See you next time...
||TeamSpeak 3 Development Updates
by Sven Paulsen on Sep 25, 2006
The clock hasn't stopped ticking for us developers during the past few weeks. So here we are again to present you with our latest achievements.
While we are building up the new, powerful server query (formerly known as TCP query) component to TeamSpeak 3 we are also preparing new, detailed documentation for your use. In addition, the server query can now be switched into an interactive mode which gives you the ability to use the up/down cursor keys for cycling between the last given commands. You can also use the backspace key to edit the current command-line.

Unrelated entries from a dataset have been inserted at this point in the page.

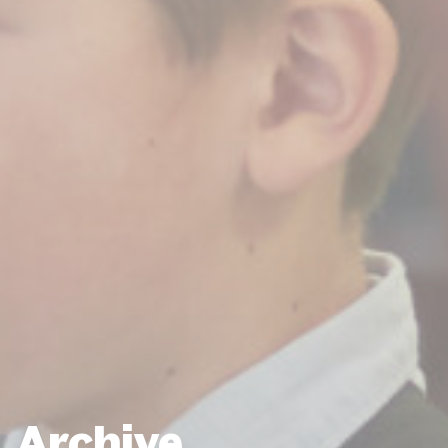
BILLETTERIE
CANDIDATURES
EXTRANET
NEWSLETTER
Archive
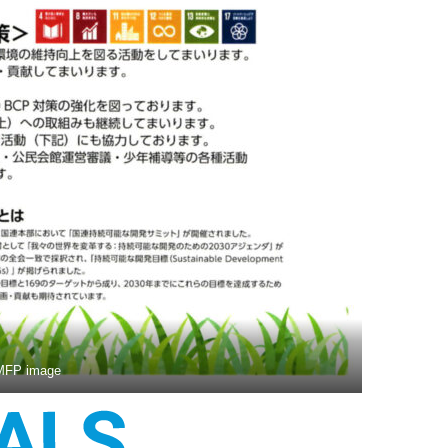
FP image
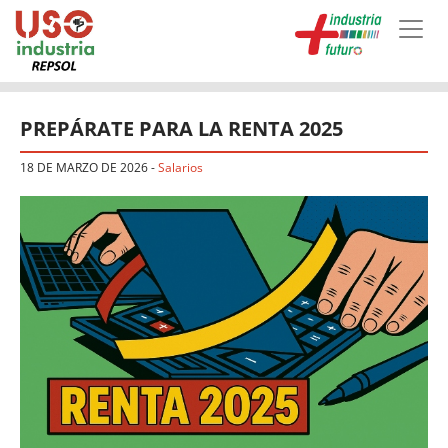
Skip to main content
PREPÁRATE PARA LA RENTA 2025
18 DE MARZO DE 2026
-
Salarios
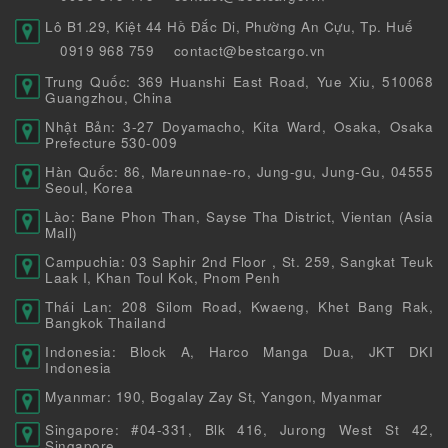
Lô B1.29, Kiệt 44 Hồ Đắc Di, Phường An Cựu, Tp. Huế
0919 968 759
contact@bestcargo.vn
Trung Quốc: 369 Huanshi East Road, Yue Xiu, 510068
Guangzhou, China
Nhật Bản: 3-27 Doyamacho, Kita Ward, Osaka, Osaka
Prefecture 530-009
Hàn Quốc: 86, Mareunnae-ro, Jung-gu, Jung-Gu, 04555
Seoul, Korea
Lào: Bane Phon Than, Sayse Tha District, Vientan (Asia
Mall)
Campuchia: 03 Saphir 2nd Floor , St. 259, Sangkat Teuk
Laak I, Khan Toul Kok, Pnom Penh
Thái Lan: 208 Silom Road, Kwaeng, Khet Bang Rak,
Bangkok Thailand
Indonesia: Block A, Harco Manga Dua, JKT DKI
Indonesia
Myanmar: 190, Bogalay Zay St, Yangon, Myanmar
Singapore: #04-331, Blk 416, Jurong West St 42,
Singapore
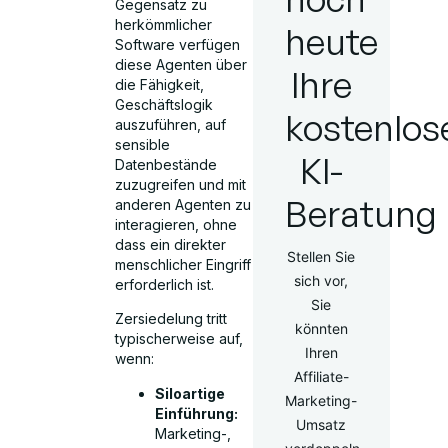
Gegensatz zu
herkömmlicher
heute
Software verfügen
diese Agenten über
Ihre
die Fähigkeit,
Geschäftslogik
kostenlos
auszuführen, auf
sensible
KI-
Datenbestände
zuzugreifen und mit
Beratung
anderen Agenten zu
interagieren, ohne
dass ein direkter
Stellen Sie
menschlicher Eingriff
sich vor,
erforderlich ist.
Sie
Zersiedelung tritt
könnten
typischerweise auf,
Ihren
wenn:
Affiliate-
Siloartige
Marketing-
Einführung:
Umsatz
Marketing-,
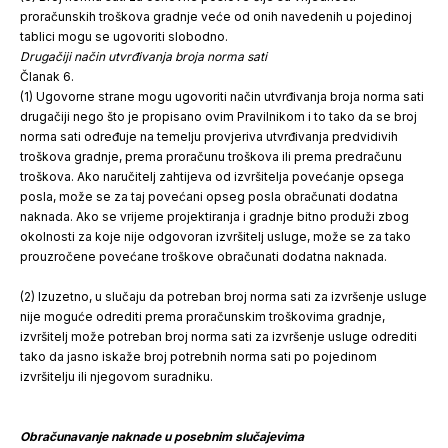
proračunskih troškova gradnje veće od onih navedenih u pojedinoj
tablici mogu se ugovoriti slobodno.
Drugačiji način utvrđivanja broja norma sati
Članak 6.
(1) Ugovorne strane mogu ugovoriti način utvrđivanja broja norma sati
drugačiji nego što je propisano ovim Pravilnikom i to tako da se broj
norma sati određuje na temelju provjeriva utvrđivanja predvidivih
troškova gradnje, prema proračunu troškova ili prema predračunu
troškova. Ako naručitelj zahtijeva od izvršitelja povećanje opsega
posla, može se za taj povećani opseg posla obračunati dodatna
naknada. Ako se vrijeme projektiranja i gradnje bitno produži zbog
okolnosti za koje nije odgovoran izvršitelj usluge, može se za tako
prouzročene povećane troškove obračunati dodatna naknada.
(2) Izuzetno, u slučaju da potreban broj norma sati za izvršenje usluge
nije moguće odrediti prema proračunskim troškovima gradnje,
izvršitelj može potreban broj norma sati za izvršenje usluge odrediti
tako da jasno iskaže broj potrebnih norma sati po pojedinom
izvršitelju ili njegovom suradniku.
Obračunavanje naknade u posebnim slučajevima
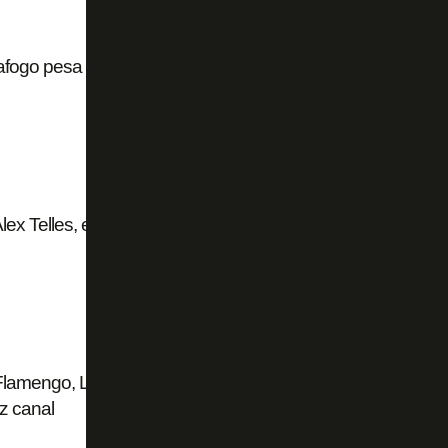
afogo pesa para Thiago Almada preferir River
lex Telles, em conversas para renovar contrato:
Flamengo, Luiz Henrique pode permanecer no
iz canal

We're also making significant progress on our new web interface. The web interface will not be part of the server. Instead it will consist of a PHP-based web application, which can handle multiple virtual servers and server instances at once. The main application of this new interface will be for server farming or maintenance of servers by host providers, since normal end-users will be able to do all configuration and administration of the server from within the new TeamSpeak 3 client. Since the web interface uses the server query to interact with the server, the server query has consequently become a very powerful tool (happy day for all script developers).
Additionally we are also busy fixing numerous bugs, which our ALPHA test team found.